Researchers from the University of Witwatersrand in Johannesburg, South Africa discuss the new species in a study published in the journal Current Biology.

First discovered in 2012, the dinosaur was described as belonging to a new species of sauropodomorphs named Ledumahadi mafube, and it’s a close relative of the famous long-necked sauropod Brontosaurus.

What’s notable about the Ledumahadi mafube is that it provides paleontology with a rare glimpse of dinosaur evolution and how the early ancestors of sauropods developed the ability to walk on all fours.

After years of excavating the skeleton, the researchers realized that the specimen was a full grown adult around 14 years of age and estimated that it weighed around 12,000 kilograms.

“It shows us that even as far back as 200 million years ago, these animals had already become the largest vertebrates to ever walk the Earth,” said  Jonah Choiniere, one of the researchers involved in the excavation of the specimen.

The researchers weren’t sure if the dinosaur they uncovered walked on two legs like earlier dinosaurs or was a quadruped like the brontosaur. To find out, the researchers measured the thickness of the Ledumahadi’s limbs and used that to estimate how much weight the dinosaur carried and how that weight was dispersed when walking.

It turns out that the dinosaur likely waked on all fours. The researchers also discovered that other sauropodomorph dinosaurs were probably “experimenting” with walking on all fours, eventually leading to the complex evolution of quadruped sauropods.

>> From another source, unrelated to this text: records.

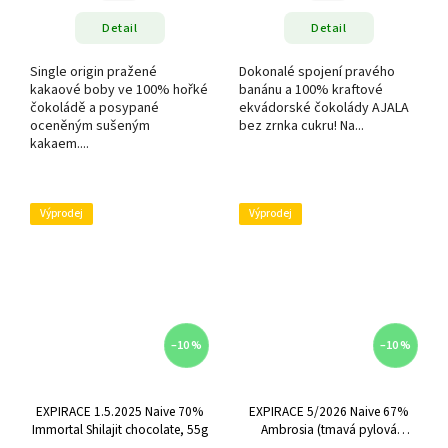
Detail
Detail
Single origin pražené
Dokonalé spojení pravého
kakaové boby ve 100% hořké
banánu a 100% kraftové
čokoládě a posypané
ekvádorské čokolády AJALA
oceněným sušeným
bez zrnka cukru! Na...
kakaem....
Výprodej
Výprodej
–10 %
–10 %
EXPIRACE 1.5.2025 Naive 70%
EXPIRACE 5/2026 Naive 67%
Immortal Shilajit chocolate, 55g
Ambrosia (tmavá pylová
čokoláda s medem), 57g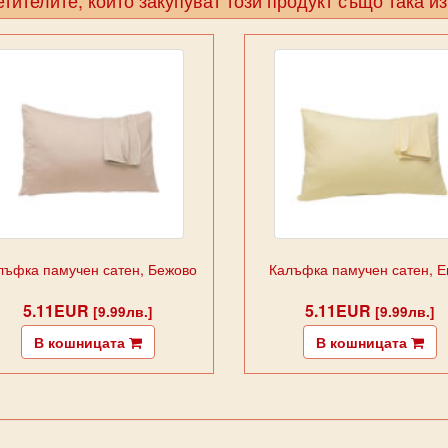
лъфка памучен сатен, Бежово
Калъфка памучен сатен, 
5.11EUR
5.11EUR
[9.99лв.]
[9.99лв.]
В кошницата
В кошницата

“The evolution of sauropods isn’t quite as straightforward as we once thought,” said Choiniere. “In fact, it appears that sauropodomorphs evolved four-legged postures at least twice before they gained the ability to walk with upright limbs, which undoubtedly helped make them so successful in an evolutionary sense.”

The findings also point to an abundant and diverse dinosaur ecosystem in South Africa with many huge carnivores.

“There was a thriving dinosaur ecosystem here in South Africa, at the bottom of the world, featuring 12-ton giants like Ledumahadi, tiny carnivores like Megapnosaurus, the earliest mammals, some of the earliest turtles, and many, many others,” said Choiniere. “Africa, and particularly South Africa, is known for its big game. I think we should be just as famous for our big game of the early Mesozoic, 200 million years ago.”